Most published research findings are false. This was the startling conclusion of a paper by John Ioannidis, an epidemiologist at Stanford University, who has since become the poster boy for an uncomfortable fact: human fallibility undermines the pursuit of truth in research.
While science is still popularly seen as an unfaltering march towards truth, Professor Ioannidis demonstrated in his now-famous 2005 paper, "Why most published research findings are false", that scientists have a bad habit of getting in the way. They play around with their data until they spot something they want to see, engaging in what Professor Ioannidis called statistical "significance chasing". They find clever ways to confirm hypotheses, cherry-picking results and burying bad news in inaccessible, complex databases.
Selective reporting of findings may be the innocent result of a subconscious desire to be proved right, or it may be driven by more sinister motives. As Professor Ioannidis told The New Yorker last year: "It feels good to validate a hypothesis. It feels even better when you've got a financial interest in the idea or your career depends on it." Whatever its spark, the problem is real and serious.
Of course, researchers are not lone actors. Another group of all-too-fallible humans, journal editors, can muddy the waters further. Journals like to report eye-catching positive research findings, but they often pay less attention if a theory is later shot down. When editors are also reluctant to print retractions when things are simply wrong, the scientific literature can become messy and murky.
Such factors come into play in the cancer research scandal that has unfolded at Duke University over the past five years. As Darrel Ince, professor of computing at The Open University, details in our cover feature, what seemed to be a significant scientific breakthrough was leaped upon by several top journals, while subsequent evidence of major problems with the data and statistical analysis struggled to gain anything like the same public prominence. There was reluctance by some journals to set the record straight and suggestions that the issue was one of statistical interpretation, with no right or wrong answer.
In the end, it was clear that the case was built on flawed data. But if it had not been for two dogged biostatisticians who spotted the problems and would not let the matter go, much more than just money and time could have been at stake - clinical trials based on the flawed findings were under way.
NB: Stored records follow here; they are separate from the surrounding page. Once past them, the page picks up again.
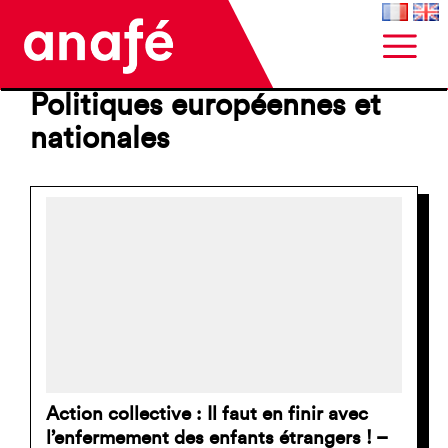
Politiques européennes et
nationales
Action collective : Il faut en finir avec
l’enfermement des enfants étrangers ! –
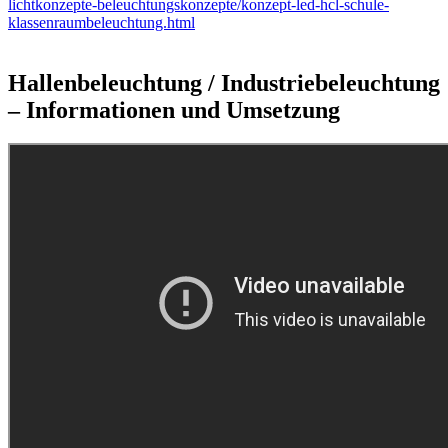
lichtkonzepte-beleuchtungskonzepte/konzept-led-hcl-schule-
klassenraumbeleuchtung.html
Hallenbeleuchtung / Industriebeleuchtung
– Informationen und Umsetzung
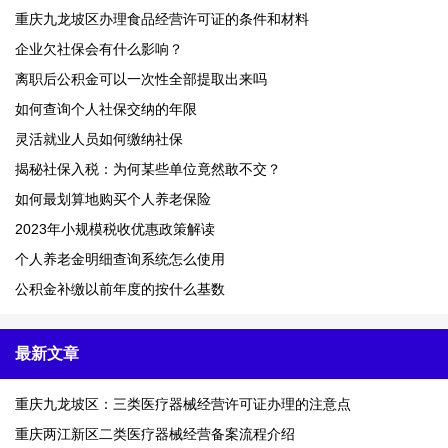
重庆九龙坡区办理食品经营许可证的条件和材料
企业欠社保会有什么影响？
离职后公积金可以一次性全部提取出来吗
如何查询个人社保交纳的年限
灵活就业人员如何缴纳社保
揭秘社保入税：为何某些单位竟然敢不交？
如何最划算地购买个人养老保险
2023年小规模税收优惠政策解读
个人养老金明细查询系统怎么使用
公积金补缴以前年度的按什么基数
最新文章
重庆九龙坡区：三类医疗器械经营许可证办理的注意点
重庆两江新区二类医疗器械经营备案流程介绍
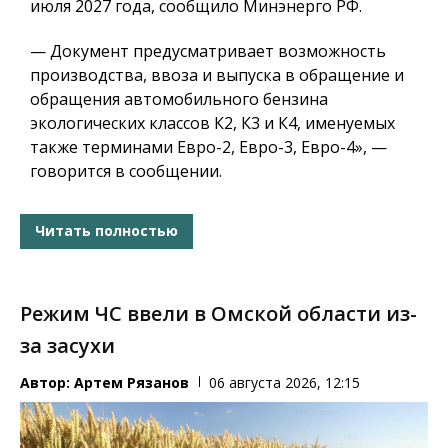
июля 2027 года, сообщило Минэнерго РФ.
— Документ предусматривает возможность
производства, ввоза и выпуска в обращение и
обращения автомобильного бензина
экологических классов К2, К3 и К4, именуемых
также терминами Евро-2, Евро-3, Евро-4», —
говорится в сообщении.
Читать полностью
Режим ЧС ввели в Омской области из-
за засухи
Автор:
Артем Рязанов
06 августа 2026, 12:15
So what lessons can be learned?
We may struggle to change human nature, but we ought to be able to ensure that journals, as Professor Ince says, "acknowledge that falsifiability lies at the heart of the scientific endeavour" - they must be less quick to dismiss challenges to their published papers and more willing to admit mistakes.
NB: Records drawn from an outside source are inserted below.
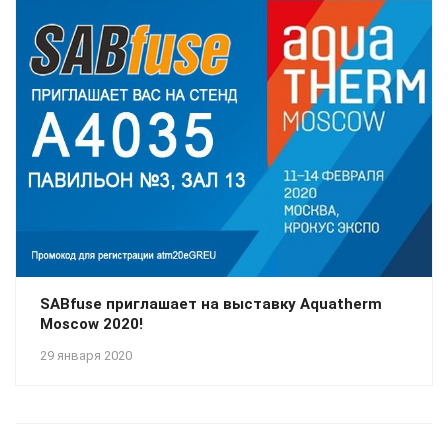
SABfuse приглашает на выставку Aquatherm
Moscow 2020!
29 января 2020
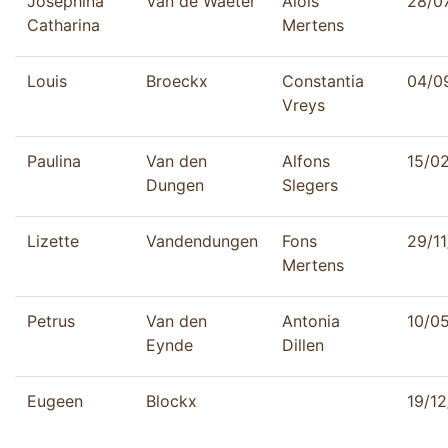
Josephina
Van de Waeter
Alois
28/0
Catharina
Mertens
Louis
Broeckx
Constantia
04/0
Vreys
Paulina
Van den
Alfons
15/0
Dungen
Slegers
Lizette
Vandendungen
Fons
29/1
Mertens
Petrus
Van den
Antonia
10/0
Eynde
Dillen
Eugeen
Blockx
19/1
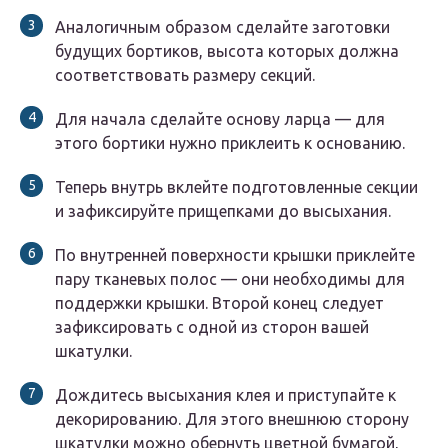
Аналогичным образом сделайте заготовки
будущих бортиков, высота которых должна
соответствовать размеру секций.
Для начала сделайте основу ларца — для
этого бортики нужно приклеить к основанию.
Теперь внутрь вклейте подготовленные секции
и зафиксируйте прищепками до высыхания.
По внутренней поверхности крышки приклейте
пару тканевых полос — они необходимы для
поддержки крышки. Второй конец следует
зафиксировать с одной из сторон вашей
шкатулки.
Дождитесь высыхания клея и приступайте к
декорированию. Для этого внешнюю сторону
шкатулки можно обернуть цветной бумагой,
Duke itself has acknowledged that in work involving complex statistical analyses, most scientists could benefit from a little help from the statistics department before publishing.
Professor Ince goes a step further, arguing that all elements of all the work (in the Duke case, the full raw data and relevant computer code) should be made publicly available so that others can replicate or repudiate the findings.
In this age of information and the internet, that can't be too difficult, can it?